The biggest help was my dh. I see that you said your dh is not helpful. What things would you like him to do to help while he's home? Could you talk to him beforehand and come up with some concrete things to do? Maybe you could ask him to play a board game or take the older kids out everyday. Read a book to them everyday. Start a project with them about something he enjoys. Do the dinner dishes. Etc. So he has a very clear idea of what you need him to do.
Definitely set up the food train! If you could ask for some meals that you know your family loves that would be great.
Plan specific days that your mom can come over and help out with the little one, so you can spend some quality time with your old children.
Have kids to pick up their toys and maybe even teach the 8 year old how to sweep or vaccum. My kids love to vaccum. Even if it's not perfect, it'll be better than nothing!
And snuggle, snuggle, snuggle together every evening! Good luck! I hope everything goes smoothly!
I got no time at all with my 3rd kid. I was hoping Dh would step up to the plate but it just didn't happen. My 4th was much better because I prepared ahead and booked a sitter for 3 days a week to help out for a while. She was my lifesaver. I could disappear upstairs to nap and know that my kids were good. If DH took the other kids out then she was here to hold baby so I could shower. She was the only way I could get any time at all to really enjoy the new little guy.
With my second, my mom was staying with me when he was born. She stayed for the first week, and my DH was off work. That week was bliss. I really stayed on the couch, nursed and snuggled the baby, and read to and cuddled my older son. I was up a lot during the night with both kids, and helping manage things for my older son, but I didn't do any chores or cooking at all.
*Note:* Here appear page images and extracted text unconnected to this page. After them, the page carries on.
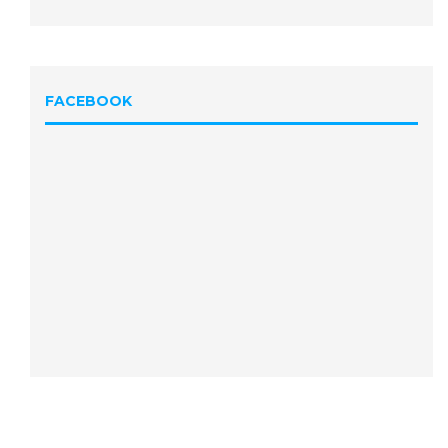
FACEBOOK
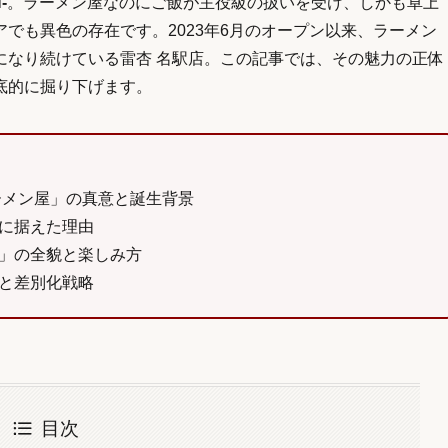
-
。ラーメン屋なのにご飯が主役級の扱いを受け、しかも卓上
でも異色の存在です。2023年6月のオープン以来、ラーメン
になり続けている雷杏 名駅店。この記事では、その魅力の正体
底的に掘り下げます。
ーメン屋」の真意と誕生背景
に据えた理由
」の全貌と楽しみ方
と差別化戦略
目次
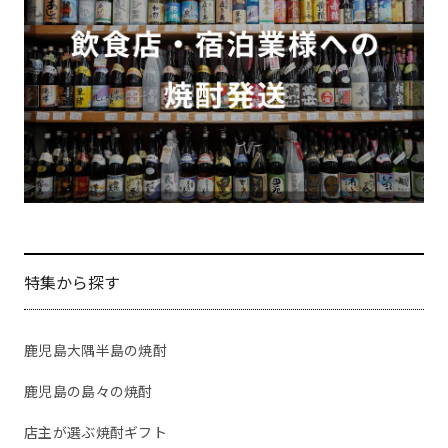
特集から探す
鹿児島大隅半島の焼酎
鹿児島の島々の焼酎
店主が選ぶ焼酎ギフト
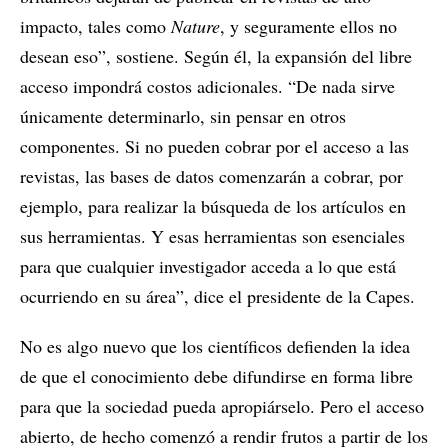
impacto, tales como
Nature
, y seguramente ellos no
desean eso”, sostiene. Según él, la expansión del libre
acceso impondrá costos adicionales. “De nada sirve
únicamente determinarlo, sin pensar en otros
componentes. Si no pueden cobrar por el acceso a las
revistas, las bases de datos comenzarán a cobrar, por
ejemplo, para realizar la búsqueda de los artículos en
sus herramientas. Y esas herramientas son esenciales
para que cualquier investigador acceda a lo que está
ocurriendo en su área”, dice el presidente de la Capes.
No es algo nuevo que los científicos defienden la idea
de que el conocimiento debe difundirse en forma libre
para que la sociedad pueda apropiárselo. Pero el acceso
abierto, de hecho comenzó a rendir frutos a partir de los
We had a meal train, and the first couple of meals came that week. My mom mostly stayed home with me and DS2, while my husband took DS1 out every day (park, library, etc.). My mom kept the house cleanish and made sure everyone ate. It was great. The second week my MIL and FIL stayed in town, but not with us. That was kind of a transitional week, with lots of help from them during the day, but also time when I was on my own with both boys. It was really nice having that kind of a transition, but ideally it would have been one week later. I think it would have been great if my DH could have stayed home one more week.
When my third was born, I had a wonderful baby moon! We live five hours north of the rest of our family, so I "sold" DD2's birth like a vacation to close family members (Hey, wanna vacation up at our place for a week in August?!?) and lined up a support crew for three weeks. My mom and step dad were there for the birth and first week, my mother in law came for the second, and my dad came for the third. By that third week, though, I was ready to have my house back. They did the cooking, laundry, and helped out with the older two kiddos. I had made up a list of things to do and see around the area so they could enjoy themselves, too. It was AMAZING. DH and I are sort of a fanatic about how things are done and put away, but we let go those first few weeks after DD2's birth and let our parents take care of things for us (such a nice feeling!). I had lots of reorganizing to do after everyone left.
I really hope that I can rally them together like that again in June :)
ETA-I just reread this and it sounds like poor DH did nothing. He took a month off work and pretty much just hung out with the two older kids and walked the dog. He sort of watched over everything. My middle guy has some sensory issues and change is super hard for him. DH was able to give him everything he needed and kept the new transition in our family life smooth.
Mama of 4 beautiful little ones
Unless someone like you cares a whole awful lot, nothing is going to get better, it's not.